This week Vernon interviews Michael Partis, Executive Director, Bronx Cooperative Development Initiative, and two other colleagues, from #UnitedBlackEconomies, a collaborative fundraising campaign established by three Black-led organization who are working on creating Black ecosystems of cooperative leadership, community wealth, and worker ownership. Vernon and his guests will discuss the purpose, vision, and learnings from the campaign.

Michael Partis is the Executive Director of the Bronx Cooperative Development Initiative. He is also a Researcher at the Bronx African American History Project, and co-founder of The Bronx Brotherhood Project, a community-based college success program for Black and Latino teens at the New Settlement College Access Center. Formerly, he was the Director of South Bronx Rising Together (SBRT): a collective impact initiative dedicated to improving health, grade-level reading and math, and post-secondary outcomes in the neighborhoods of Morrisania and Crotona Park West. Michael also draws on over a decade of experience as an educator. He’s been an Instructor at CUNY Borough of Manhattan Community College, a Lecturer in the Department of Anthropology and Archaeology at CUNY Brooklyn College, and Assistant Adjunct Professor of Urban Studies at LIU Brooklyn. His academic publications include articles on Black digital protest movements and racism in the 2016 Presidential election. 

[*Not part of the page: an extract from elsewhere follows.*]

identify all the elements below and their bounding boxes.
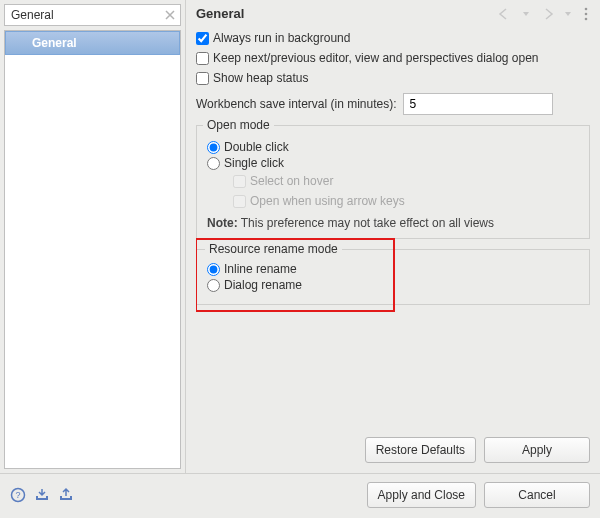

Earlier this year the Black Farmer FundBoston Ujima Project, and Bronx Cooperative Development Initiative joined forces to build wealth for Black communities across the Northeast in a campaign for Black solidarity. This collective fundraising effort was built on the principle that Black people have all the assets and power needed to fund, cultivate and create the economic systems needed to sustain its communities. 

As the Nation continues to rebound from the impact of the COVID-19 Pandemic, the notion of establishing solidarity economies as the way forward has become a popular alternative to the Capitalist economic system in communities of color. Members of the United Black Economies will share their collaborative solution.